# Kingdom Through Covenant



## toledomudhen (Aug 29, 2022)

I just started reading this book today. Is anyone else here familiar with the content? I'm wondering if the authors' concept is new in Christian history. It's too early to draw conclusions, but it seems like the premise is almost an intellectual dispensationalism with a covenant veneer over it.
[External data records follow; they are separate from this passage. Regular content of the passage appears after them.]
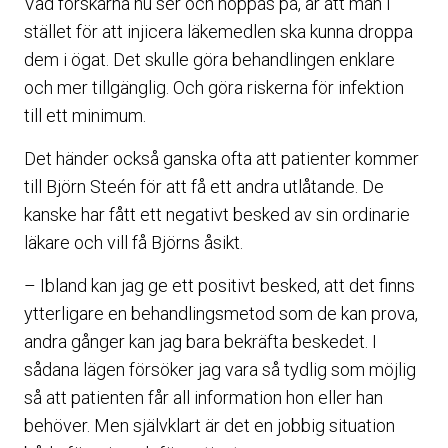
Vad forskarna nu ser och hoppas på, är att man i
stället för att injicera läkemedlen ska kunna droppa
dem i ögat. Det skulle göra behandlingen enklare
och mer tillgänglig. Och göra riskerna för infektion
till ett minimum.
Det händer också ganska ofta att patienter kommer
till Björn Steén för att få ett andra utlåtande. De
kanske har fått ett negativt besked av sin ordinarie
läkare och vill få Björns åsikt.
– Ibland kan jag ge ett positivt besked, att det finns
ytterligare en behandlingsmetod som de kan prova,
andra gånger kan jag bara bekräfta beskedet. I
sådana lägen försöker jag vara så tydlig som möjlig
så att patienten får all information hon eller han
behöver. Men självklart är det en jobbig situation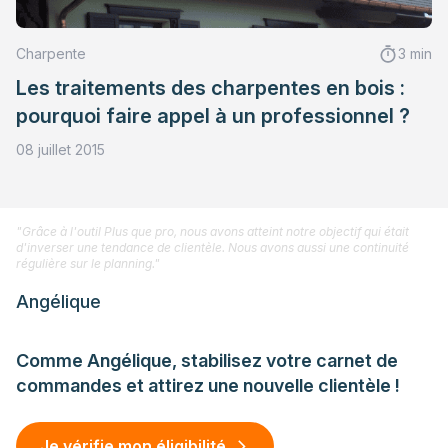
Charpente
3 min
Les traitements des charpentes en bois :
pourquoi faire appel à un professionnel ?
08 juillet 2015
"Grâce à l'outil Plus que pro, nous avons atteint notre objectif qui était
d'inverser une tendance de clientèle. Nous avons aussi une continuité
régulière sur le planning."
Angélique
Comme Angélique, stabilisez votre carnet de
commandes et attirez une nouvelle clientèle !
Je vérifie mon éligibilité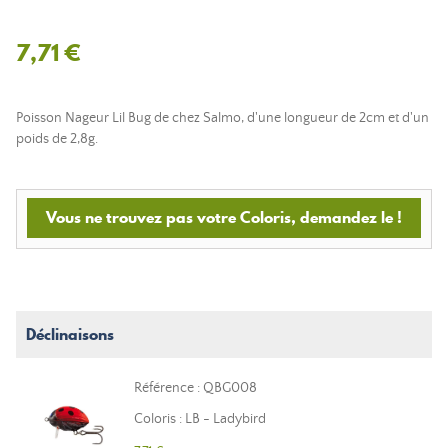
7,71 €
Poisson Nageur Lil Bug de chez Salmo, d'une longueur de 2cm et d'un
poids de 2,8g.
Vous ne trouvez pas votre Coloris, demandez le !
Déclinaisons
Référence : QBG008
Coloris : LB - Ladybird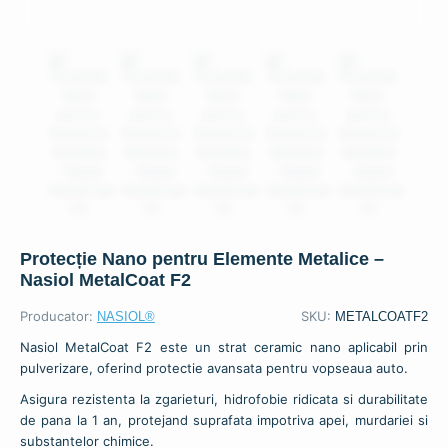
Protecție Nano pentru Elemente Metalice –
Nasiol MetalCoat F2
Producator:
SKU:
NASIOL®
METALCOATF2
Nasiol MetalCoat F2 este un strat ceramic nano aplicabil prin
pulverizare, oferind protectie avansata pentru vopseaua auto.
Asigura rezistenta la zgarieturi, hidrofobie ridicata si durabilitate
de pana la 1 an, protejand suprafata impotriva apei, murdariei si
substantelor chimice.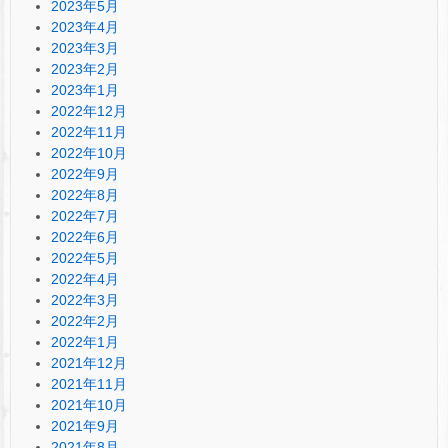
2023年5月
2023年4月
2023年3月
2023年2月
2023年1月
2022年12月
2022年11月
2022年10月
2022年9月
2022年8月
2022年7月
2022年6月
2022年5月
2022年4月
2022年3月
2022年2月
2022年1月
2021年12月
2021年11月
2021年10月
2021年9月
2021年8月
Nevertheless, covenant theology is still a newer concept to me, so I'm looking forward to really digging into it.


----------



## Polanus1561 (Aug 29, 2022)

Sidetrack: I would suggest dropping by Reformation Heritage Books at 28th Street to get a copy of https://www.heritagebooks.org/products/god-to-us-covenant-theology-in-scripture-myers.html if you are interested, to expand your covenant theology study.

Reactions: Like 1


----------



## arapahoepark (Aug 29, 2022)

toledomudhen said:


> . It's too early to draw conclusions, but it seems like the premise is almost an intellectual dispensationalism with a covenant veneer over it.


Yep that's pretty much what is.

Reactions: Funny 1


----------



## Romans922 (Aug 29, 2022)

This is trying to bridge dispensationalism and covenant theology. It’s telling when the new Covenant theology guy and the Klinean guy (‘reformed’ new covenant theology) endorse the book on the back.

Reactions: Like 1


----------